What is needed is a verbatim copy of the data, minus the pictures.

[Page layout parsing data]
-.-.-

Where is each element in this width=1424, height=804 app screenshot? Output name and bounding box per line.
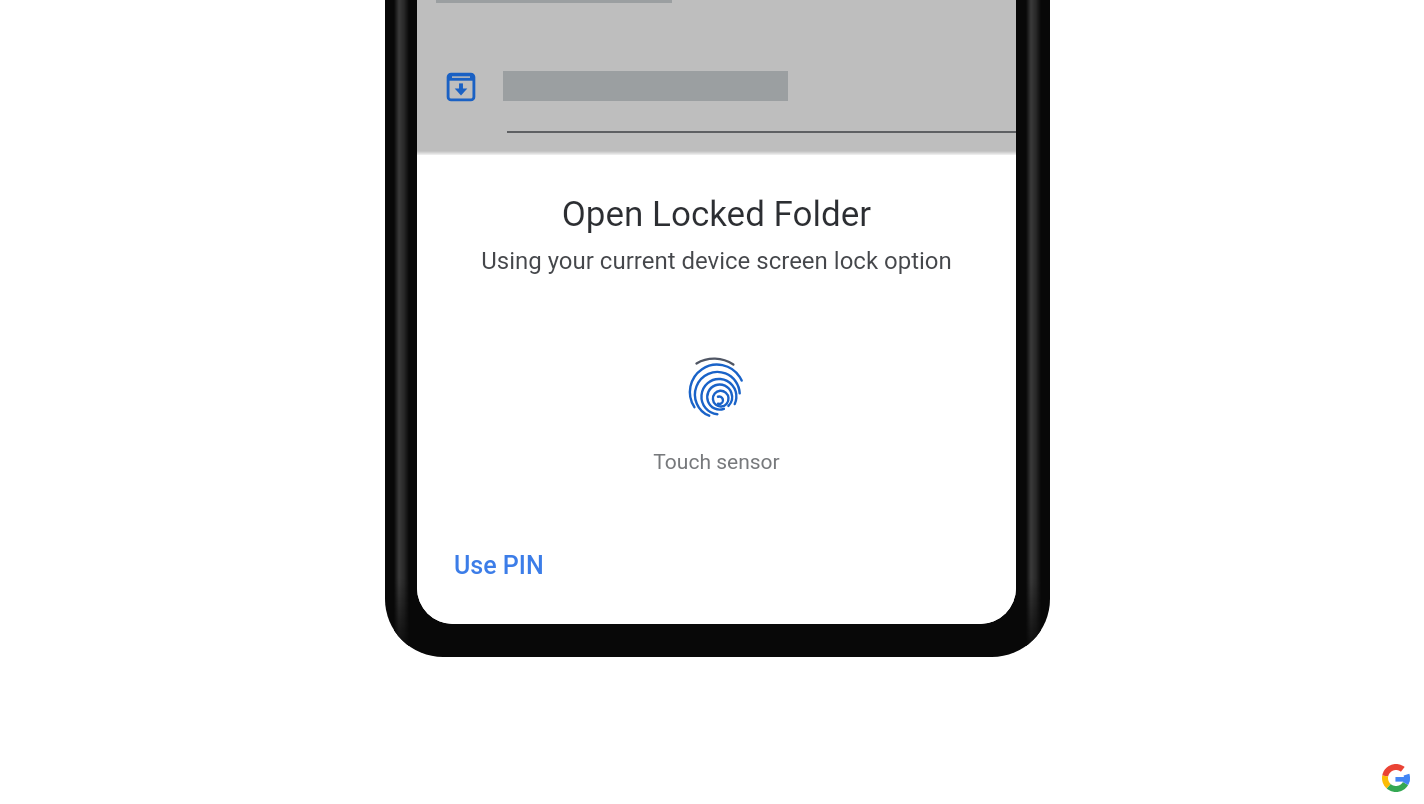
staticText: Use PIN (454, 551, 544, 580)
button[interactable]: Fingerprint sensor (686, 355, 747, 421)
button[interactable]: Use PIN (442, 545, 556, 586)
other: Archive (446, 72, 476, 102)
button[interactable]: Archive (417, 50, 1016, 122)
staticText: Open Locked Folder (417, 194, 1016, 235)
staticText: Using your current device screen lock op… (417, 247, 1016, 275)
staticText: Touch sensor (417, 450, 1016, 475)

-.-.-

■ **Exercise result**:
Where is each element in this width=1424, height=804 app screenshot? Output name and bounding box per line.
staticText: Use PIN (454, 551, 544, 580)
button[interactable]: Fingerprint sensor (686, 355, 747, 421)
button[interactable]: Use PIN (442, 545, 556, 586)
other: Archive (446, 72, 476, 102)
button[interactable]: Archive (417, 50, 1016, 122)
staticText: Open Locked Folder (417, 194, 1016, 235)
staticText: Using your current device screen lock op… (417, 247, 1016, 275)
staticText: Touch sensor (417, 450, 1016, 475)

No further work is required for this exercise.